**DATA EXTRACT:**
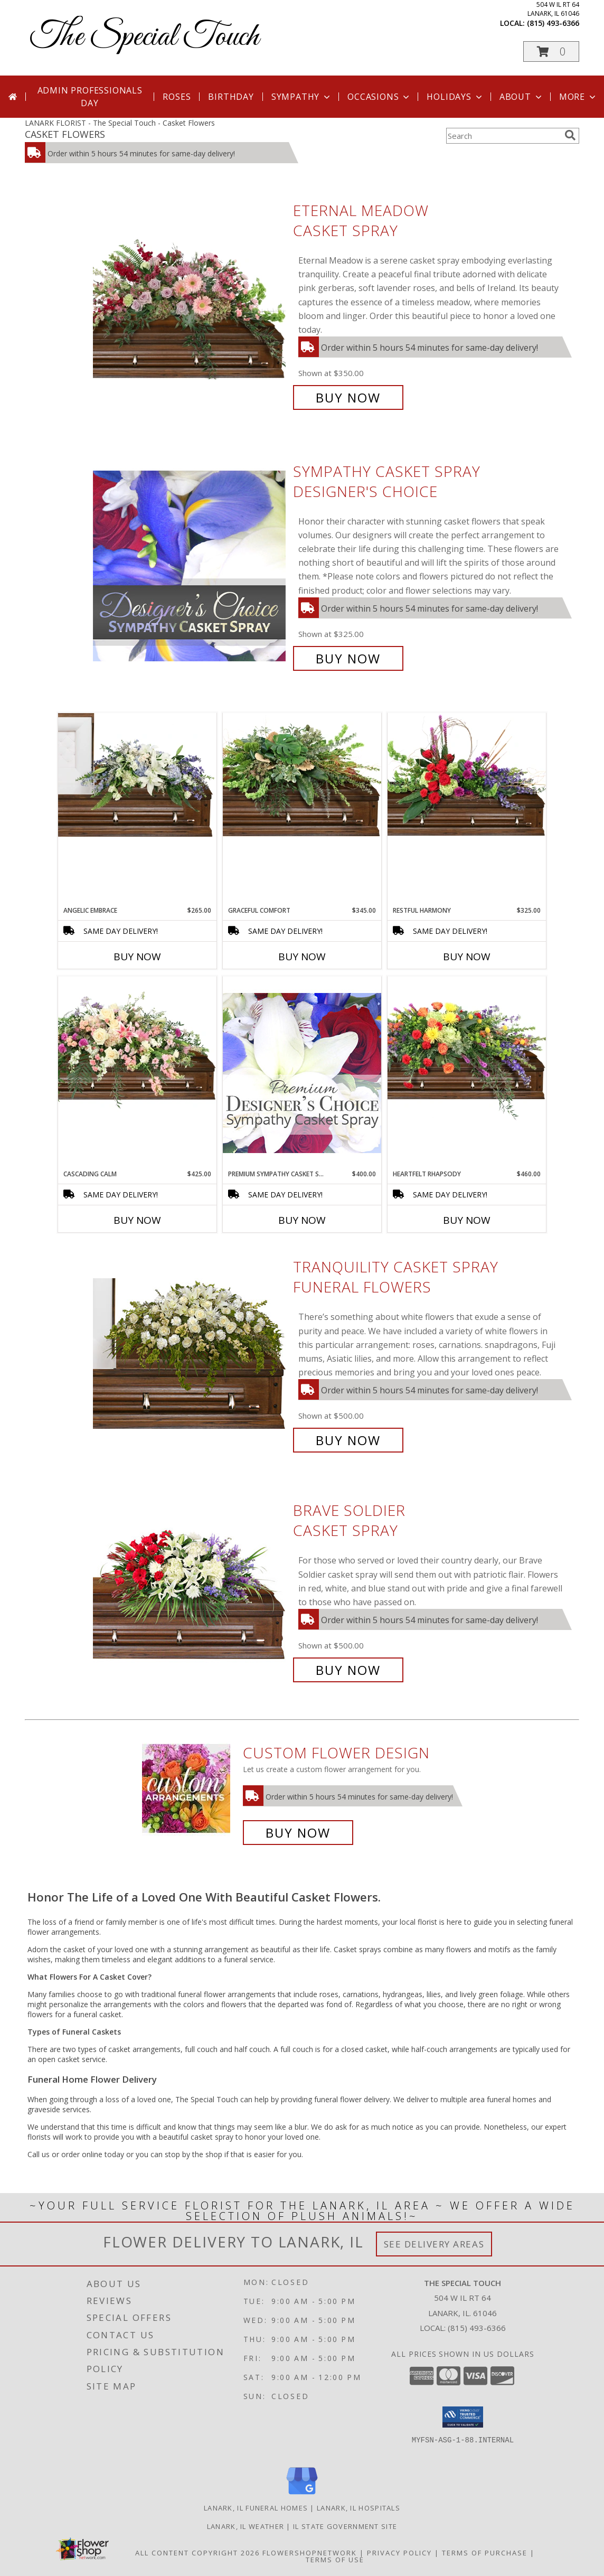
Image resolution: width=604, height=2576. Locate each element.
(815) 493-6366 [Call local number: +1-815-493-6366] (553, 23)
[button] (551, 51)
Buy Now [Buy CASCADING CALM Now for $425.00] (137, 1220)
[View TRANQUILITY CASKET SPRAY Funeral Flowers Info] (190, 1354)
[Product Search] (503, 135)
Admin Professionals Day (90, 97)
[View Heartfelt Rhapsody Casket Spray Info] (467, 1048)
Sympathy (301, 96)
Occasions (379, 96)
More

**WHAT YOU HAVE TO DO:**
The answer is to be the lines of the listing from the first through the one with "Admin Professionals Day (90, 97)", reproduced exactly, without any pictures.

**RESPONSE:**
Image resolution: width=604, height=2576. Locate each element.
(815) 493-6366 [Call local number: +1-815-493-6366] (553, 23)
[button] (551, 51)
Buy Now [Buy CASCADING CALM Now for $425.00] (137, 1220)
[View TRANQUILITY CASKET SPRAY Funeral Flowers Info] (190, 1354)
[Product Search] (503, 135)
Admin Professionals Day (90, 97)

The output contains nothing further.